Comment j'ai testé la selle mixte sur un cheval au garrot prononcé
J'ai planifié ce test sur trois semaines, avec des séances de 30 minutes, quatre fois par semaine. Mes sorties se sont déroulées en extérieur, sur des terrains variés : herbe humide, chemins légèrement vallonnés et sol dur. Le cheval que j'ai monté est intermédiaire en dressage et assez vif, avec un garrot très prononcé qui, j'avais déjà remarqué, avait tendance à faire bouger la selle. Mon niveau est aussi intermédiaire, ce qui m'a permis de bien ressentir quand la selle bougeait trop ou gênait mes jambes.
La selle mixte que j'ai utilisée dispose d’un siège semi-creux, ce qui m’a tout de suite donné une sensation de stabilité au niveau du bassin, sans que je me sente coincée. Les quartiers sont courts, ce qui est censé laisser plus de liberté à la jambe, mais ils sont aussi assez larges, ce que j’ai noté dès le départ.
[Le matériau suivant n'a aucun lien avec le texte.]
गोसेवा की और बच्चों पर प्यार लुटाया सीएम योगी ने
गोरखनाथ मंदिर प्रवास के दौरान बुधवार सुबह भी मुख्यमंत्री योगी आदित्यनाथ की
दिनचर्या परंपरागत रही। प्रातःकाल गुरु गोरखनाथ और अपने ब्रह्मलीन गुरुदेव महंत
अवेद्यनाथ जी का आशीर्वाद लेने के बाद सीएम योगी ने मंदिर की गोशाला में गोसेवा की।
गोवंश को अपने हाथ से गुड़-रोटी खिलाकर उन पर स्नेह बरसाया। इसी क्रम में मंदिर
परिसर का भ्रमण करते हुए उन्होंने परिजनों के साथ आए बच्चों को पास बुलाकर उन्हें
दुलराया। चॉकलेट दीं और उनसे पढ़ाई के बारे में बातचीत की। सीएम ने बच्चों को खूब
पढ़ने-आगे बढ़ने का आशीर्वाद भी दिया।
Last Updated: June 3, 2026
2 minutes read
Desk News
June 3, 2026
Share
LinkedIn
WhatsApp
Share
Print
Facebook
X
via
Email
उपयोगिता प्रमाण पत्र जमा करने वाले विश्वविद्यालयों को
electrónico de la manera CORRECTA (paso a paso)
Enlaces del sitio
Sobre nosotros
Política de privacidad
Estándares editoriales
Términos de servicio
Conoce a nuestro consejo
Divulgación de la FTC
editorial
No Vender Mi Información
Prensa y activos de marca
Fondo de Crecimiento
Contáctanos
Les panneaux sont garnis de laine avec un rembourrage modéré, un détail qui joue sur l’amorti sans créer un effet flottant désagréable. J’ai d’abord testé la selle avec un tapis classique, puis j’ai ajouté un tapis équipé d’inserts en silicone antidérapants. Côté sanglage, j’ai commencé avec la tension d’origine, avant de serrer d’environ 2 cm après les premiers essais.
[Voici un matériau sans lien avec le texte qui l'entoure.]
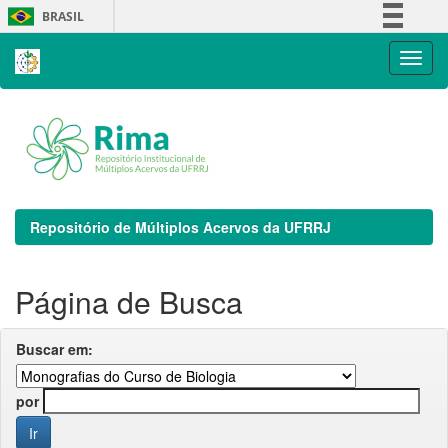
Skip
BRASIL
navigation
Simplifique!
Comunica BR
Participe
Acesso à informação
Legislação
Canais
Repositório de Múltiplos Acervos da UFRRJ
Página de Busca
Buscar em:
por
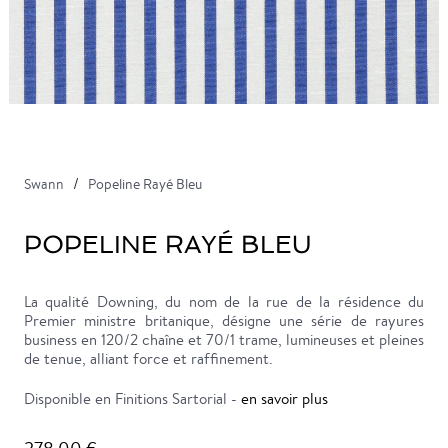
Swann
Popeline Rayé Bleu
POPELINE RAYÉ BLEU
La qualité Downing, du nom de la rue de la résidence du
Premier ministre britanique, désigne une série de rayures
business en 120/2 chaîne et 70/1 trame, lumineuses et pleines
de tenue, alliant force et raffinement.
Disponible en Finitions Sartorial -
en savoir plus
Mon objectif était clair : évaluer la stabilité de la selle au trot enlevé, mesurer le glissement latéral, et surtout sentir si le maintien au niveau de la cuisse et du bassin s’améliorait. J’ai observé visuellement les déplacements de la selle grâce à des repères fixés sur le cuir, et j’ai noté mes sensations à chaque sortie. Le contact avec le cheval, les points de pression, tout était passé au crible. Ce qui m’a intéressée, c’était surtout le comportement de la selle en conditions réelles, loin d’un manège parfaitement plat.
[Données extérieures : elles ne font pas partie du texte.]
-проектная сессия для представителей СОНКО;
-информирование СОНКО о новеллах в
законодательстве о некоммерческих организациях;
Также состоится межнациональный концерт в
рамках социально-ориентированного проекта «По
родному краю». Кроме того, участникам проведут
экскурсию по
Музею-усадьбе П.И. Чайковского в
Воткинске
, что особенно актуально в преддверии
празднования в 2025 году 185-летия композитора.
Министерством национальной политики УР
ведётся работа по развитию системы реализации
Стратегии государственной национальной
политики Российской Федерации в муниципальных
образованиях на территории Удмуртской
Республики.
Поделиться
Le jour où j'ai senti que ça ne marchait pas comme prévu
Dès la première séance, j'ai senti que la selle ne restait pas à sa place. Au trot enlevé, le glissement latéral était assez marqué, surtout dans les virages serrés. Je voyais clairement la selle décaler sur le côté, ce qui déséquilibrait ma position. La sensation de stabilité, promise par le siège semi-creux, était là mais insuffisante pour compenser ce mouvement. Mes jambes, surtout les cuisses, peinaient à rester en contact ferme avec les quartiers. Ceux-ci me semblaient trop larges, ce qui empêchait de bien caler ma jambe. Je devais compenser en serrant plus fort, ce qui fatiguait mes muscles plus tôt que d’habitude.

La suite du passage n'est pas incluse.